Browse reviews

Brighton Fringe 2008

Infanta

Erika Blaxland de Lange/ Saviana Stanescu

Venue: Komedia, Gardner St

Festival:


Low Down

A thought provoking performance with some mesmerising moments that could be a five star play in the making.

Review

In Brighton we’re used to our fair share of street characters: the shabby old man who carries his collection of bags from doorway to doorway, the raven who dresses all in black and spits abuse at other women, 57 varieties of Big Issue seller.

Romanian-American poet Saviana Stanescu has written a play that places us in a railway station waiting room with just such a character.  Winnie, Nina, Marsha, her name keeps changing, is dressed in layers of clothes- is she pregnant? pretending to be pregnant?  meant to be pregnant in the play? She wanders among the cabaret seated audience, shaking hands, sitting down with, questioning and revealing. 

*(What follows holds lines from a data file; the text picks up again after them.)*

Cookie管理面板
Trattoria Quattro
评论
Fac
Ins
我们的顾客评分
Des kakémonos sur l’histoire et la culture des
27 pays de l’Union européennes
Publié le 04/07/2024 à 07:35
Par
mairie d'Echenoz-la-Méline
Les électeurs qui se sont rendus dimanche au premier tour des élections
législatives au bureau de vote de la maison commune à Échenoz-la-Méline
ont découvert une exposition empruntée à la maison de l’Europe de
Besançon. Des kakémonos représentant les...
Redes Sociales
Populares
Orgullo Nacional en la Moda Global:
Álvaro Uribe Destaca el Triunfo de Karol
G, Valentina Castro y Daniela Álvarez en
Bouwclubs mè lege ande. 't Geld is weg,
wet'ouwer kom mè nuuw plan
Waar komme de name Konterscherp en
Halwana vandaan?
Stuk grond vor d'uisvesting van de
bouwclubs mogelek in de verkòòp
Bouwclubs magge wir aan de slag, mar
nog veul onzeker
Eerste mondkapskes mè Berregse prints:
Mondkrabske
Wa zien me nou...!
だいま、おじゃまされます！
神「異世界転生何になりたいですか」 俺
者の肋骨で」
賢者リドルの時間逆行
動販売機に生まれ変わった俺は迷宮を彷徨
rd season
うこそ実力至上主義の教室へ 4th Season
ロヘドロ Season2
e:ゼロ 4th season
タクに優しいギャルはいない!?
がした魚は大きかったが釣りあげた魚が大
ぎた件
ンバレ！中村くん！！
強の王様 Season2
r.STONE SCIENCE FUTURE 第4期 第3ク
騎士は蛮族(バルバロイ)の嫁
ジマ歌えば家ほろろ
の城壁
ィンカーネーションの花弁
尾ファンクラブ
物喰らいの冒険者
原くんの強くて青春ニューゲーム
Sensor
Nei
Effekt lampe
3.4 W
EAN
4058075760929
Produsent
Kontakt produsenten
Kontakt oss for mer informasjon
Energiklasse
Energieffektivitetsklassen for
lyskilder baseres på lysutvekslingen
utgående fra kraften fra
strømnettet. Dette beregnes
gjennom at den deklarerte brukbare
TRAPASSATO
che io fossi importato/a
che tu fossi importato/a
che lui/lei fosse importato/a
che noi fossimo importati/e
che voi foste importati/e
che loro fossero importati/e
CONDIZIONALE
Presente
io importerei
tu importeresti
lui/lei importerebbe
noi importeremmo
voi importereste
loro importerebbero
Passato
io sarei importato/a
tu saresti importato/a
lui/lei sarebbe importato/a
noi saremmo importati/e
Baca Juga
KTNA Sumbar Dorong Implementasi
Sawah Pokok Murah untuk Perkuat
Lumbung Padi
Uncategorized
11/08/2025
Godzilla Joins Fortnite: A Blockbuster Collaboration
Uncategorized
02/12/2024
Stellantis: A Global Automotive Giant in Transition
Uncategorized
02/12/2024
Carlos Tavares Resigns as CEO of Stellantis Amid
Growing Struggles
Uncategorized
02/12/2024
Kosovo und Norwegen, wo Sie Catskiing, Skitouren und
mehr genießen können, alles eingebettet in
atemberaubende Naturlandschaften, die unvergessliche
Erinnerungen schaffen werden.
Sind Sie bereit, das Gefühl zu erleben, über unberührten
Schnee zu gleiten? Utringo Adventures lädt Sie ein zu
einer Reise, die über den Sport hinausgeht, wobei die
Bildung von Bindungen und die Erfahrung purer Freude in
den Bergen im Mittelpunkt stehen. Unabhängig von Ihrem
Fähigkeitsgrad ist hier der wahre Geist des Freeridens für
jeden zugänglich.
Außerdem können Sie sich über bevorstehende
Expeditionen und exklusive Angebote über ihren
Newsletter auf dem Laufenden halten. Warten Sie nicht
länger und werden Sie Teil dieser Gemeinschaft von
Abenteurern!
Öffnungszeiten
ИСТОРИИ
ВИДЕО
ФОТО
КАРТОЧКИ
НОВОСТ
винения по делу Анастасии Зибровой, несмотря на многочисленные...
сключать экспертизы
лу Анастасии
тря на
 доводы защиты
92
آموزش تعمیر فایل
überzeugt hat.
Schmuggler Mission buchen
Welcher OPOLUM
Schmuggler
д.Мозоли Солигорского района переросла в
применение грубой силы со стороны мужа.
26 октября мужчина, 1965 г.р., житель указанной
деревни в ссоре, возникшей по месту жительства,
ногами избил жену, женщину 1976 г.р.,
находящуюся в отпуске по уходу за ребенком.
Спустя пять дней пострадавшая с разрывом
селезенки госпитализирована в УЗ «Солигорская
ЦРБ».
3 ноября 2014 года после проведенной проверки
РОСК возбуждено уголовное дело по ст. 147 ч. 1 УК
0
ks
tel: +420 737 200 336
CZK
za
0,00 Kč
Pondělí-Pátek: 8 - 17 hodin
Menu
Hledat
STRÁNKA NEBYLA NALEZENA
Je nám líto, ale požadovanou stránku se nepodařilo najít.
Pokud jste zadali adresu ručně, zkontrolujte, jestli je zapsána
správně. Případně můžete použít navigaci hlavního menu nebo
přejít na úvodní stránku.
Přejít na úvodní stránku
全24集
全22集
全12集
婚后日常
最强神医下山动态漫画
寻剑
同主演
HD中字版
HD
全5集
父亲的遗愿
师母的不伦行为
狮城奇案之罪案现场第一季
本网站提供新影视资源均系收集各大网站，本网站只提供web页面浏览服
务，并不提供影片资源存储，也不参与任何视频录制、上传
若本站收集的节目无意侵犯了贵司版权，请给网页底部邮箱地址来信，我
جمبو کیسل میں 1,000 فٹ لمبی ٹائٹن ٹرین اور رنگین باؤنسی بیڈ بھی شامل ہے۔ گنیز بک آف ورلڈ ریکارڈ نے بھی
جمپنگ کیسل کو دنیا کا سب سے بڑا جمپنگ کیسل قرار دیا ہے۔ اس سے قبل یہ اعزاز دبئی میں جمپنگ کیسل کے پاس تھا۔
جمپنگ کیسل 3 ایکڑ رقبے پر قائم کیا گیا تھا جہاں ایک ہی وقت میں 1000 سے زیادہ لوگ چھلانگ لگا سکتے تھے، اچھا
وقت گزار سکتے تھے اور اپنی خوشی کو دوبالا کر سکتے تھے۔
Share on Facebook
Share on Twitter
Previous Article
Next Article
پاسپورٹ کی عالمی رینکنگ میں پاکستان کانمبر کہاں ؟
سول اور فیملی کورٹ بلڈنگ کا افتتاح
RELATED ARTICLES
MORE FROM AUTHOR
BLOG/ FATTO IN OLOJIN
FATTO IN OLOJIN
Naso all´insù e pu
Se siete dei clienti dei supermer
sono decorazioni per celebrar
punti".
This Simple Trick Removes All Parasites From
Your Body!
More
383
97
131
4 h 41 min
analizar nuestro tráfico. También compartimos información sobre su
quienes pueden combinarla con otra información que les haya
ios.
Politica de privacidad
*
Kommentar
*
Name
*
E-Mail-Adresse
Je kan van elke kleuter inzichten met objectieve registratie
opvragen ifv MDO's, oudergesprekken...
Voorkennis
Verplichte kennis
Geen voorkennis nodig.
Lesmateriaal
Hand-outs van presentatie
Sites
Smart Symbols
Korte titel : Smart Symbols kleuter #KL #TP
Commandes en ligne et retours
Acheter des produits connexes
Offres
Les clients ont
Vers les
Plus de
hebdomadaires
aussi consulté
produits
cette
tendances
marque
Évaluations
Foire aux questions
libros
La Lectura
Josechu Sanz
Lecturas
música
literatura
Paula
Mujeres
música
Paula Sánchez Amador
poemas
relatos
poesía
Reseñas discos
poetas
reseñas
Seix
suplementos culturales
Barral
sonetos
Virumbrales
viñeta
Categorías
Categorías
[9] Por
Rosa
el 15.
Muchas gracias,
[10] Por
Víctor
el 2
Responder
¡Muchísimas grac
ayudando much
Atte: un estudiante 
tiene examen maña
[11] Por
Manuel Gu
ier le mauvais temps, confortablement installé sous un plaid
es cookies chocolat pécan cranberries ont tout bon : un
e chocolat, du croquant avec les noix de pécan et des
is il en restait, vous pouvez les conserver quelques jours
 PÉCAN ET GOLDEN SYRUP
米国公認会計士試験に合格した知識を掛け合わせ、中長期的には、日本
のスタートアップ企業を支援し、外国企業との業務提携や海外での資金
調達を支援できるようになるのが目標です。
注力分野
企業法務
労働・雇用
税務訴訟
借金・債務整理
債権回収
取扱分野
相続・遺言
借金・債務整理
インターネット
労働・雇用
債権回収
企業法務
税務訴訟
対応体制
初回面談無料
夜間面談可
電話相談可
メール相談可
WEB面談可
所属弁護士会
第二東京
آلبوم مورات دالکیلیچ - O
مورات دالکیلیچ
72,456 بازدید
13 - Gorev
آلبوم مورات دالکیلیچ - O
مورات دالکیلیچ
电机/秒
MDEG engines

Erika Blaxland de Lange is a confident performer and handles this interaction very well.  We are uncomfortable, slightly charmed, confused and not quite too sure when the play is going to start for real.  The first part of the play is difficult.  Realistic in the way it slowly reveals to us the inner workings and dislocations of, let’s call her Nina, it is still confusing and difficult to penetrate.  I struggled for something to grap hold of and understand  as Nina begins to share, her stories- folk stories from Romania, the story of the Infanta, the child princess doomed.

Nina strips down, layer by layer of clothing until she is in her party frock age 14 and we discover the not so hidden secret behind her dislocation from the world and her infatuation with the Infanta.  The latter part of the play was much more engaging for me and Erika Blaxland de Lange lives up to the material with a fine performance.  Some moments are mesmerising.

This is a thought provoking play that wants to say a lot about human nature and how we treat each other, how we react to the other. Is it trying to do too much?  The crossing of the audience/ performer  works but  Nina was too wild eyed and starring for me in the early part of the play- there was a lack of definition to the different voices, and mixed up messages trying to get out.

Some feedback from the audience:  "Brilliant, 5 stars, I loved the song", "Good but not really our cup of tea, 3 stars"

It was a shame there weren’t more people there and this play gets 3 stars from me because it deserves a bigger audience and because I suspect this is a five star play in the making.  What would get it there would be some tightening up in the writing and some strong theatrical direction of Ms Blaxland de Lange’s performance.